Chris Port Blog #216. Those Who Can, Teach. Those Who Can't, Manage.

© Chris Port, 2010

Our education system has nothing to do with education and everything to do with systems. That is its problem.

All systems develop a horrific, inhuman logic of their own. Or do I mean human? Whether the Nazi extermination camp system was a perversion of human nature, or a revelation of it, I leave to the moral philosophers. My point is simply this: all systems, by their very nature, are obsolete. Why? Because of progress. Systems can’t keep up with the change. Systems need stability in order to work. There is no such thing as stability.

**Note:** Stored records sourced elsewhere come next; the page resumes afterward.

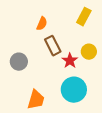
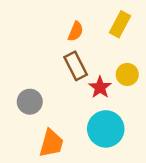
orange semicircle: (42, 24) -> (76, 31), moved
gray circle: (19, 62) -> (30, 102), moved

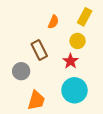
brown rectangle: (76, 66) -> (39, 50), moved
yellow circle: (127, 74) -> (78, 41), moved

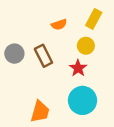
orange semicircle: (53, 22) -> (59, 25), turned 48
gray circle: (21, 71) -> (14, 54), moved

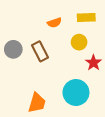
yellow rectangle: (94, 19) -> (86, 17), turned 60
red star: (78, 68) -> (93, 63), moved

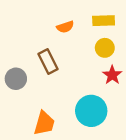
yellow circle: (79, 42) -> (105, 48), moved
gray circle: (13, 49) -> (16, 79), moved

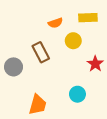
yellow circle: (105, 48) -> (73, 41), moved
cyan circle: (91, 111) -> (77, 94), size x0.6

“Things fall apart; the centre cannot hold;
Mere anarchy is loosed upon the world…”
~ William Butler Yeats, The Second Coming

Progress has become an arms race. We’ve set human evolution onto fast-forward... and can’t find the pause button. Life is not lived now. It is rushed through. And when we get to the end, all we do is turn back and rewind. We find moments to pause on that we never really experienced at the time.

Only in the memory does tragedy take place. At the time, it was just Monday. A mother calls out “Don’t be late for tea!” and the front door slams shut. A secure silence, and then that distant crash and tinkle. How did Jim Morrison describe it? “Like the sound of silverware being dropped on linoleum”. Only as the ambulance siren closes in, only as an idle thought flickers on the wick, does a sickening drop open up in the gut. Now, those last boring moments will be replayed for an eternity. Now, a moulted hair on a coat collar is a holy relic in a tin. Oh Lear. There is no pain worse than the loss of a child.

Teaching in our school system is like watching a slow motion car crash – a time lapse photography of the destruction of human beings. Teachers either become inhuman, or go mad.

That is the system. Those who can, teach. Those who can’t, manage.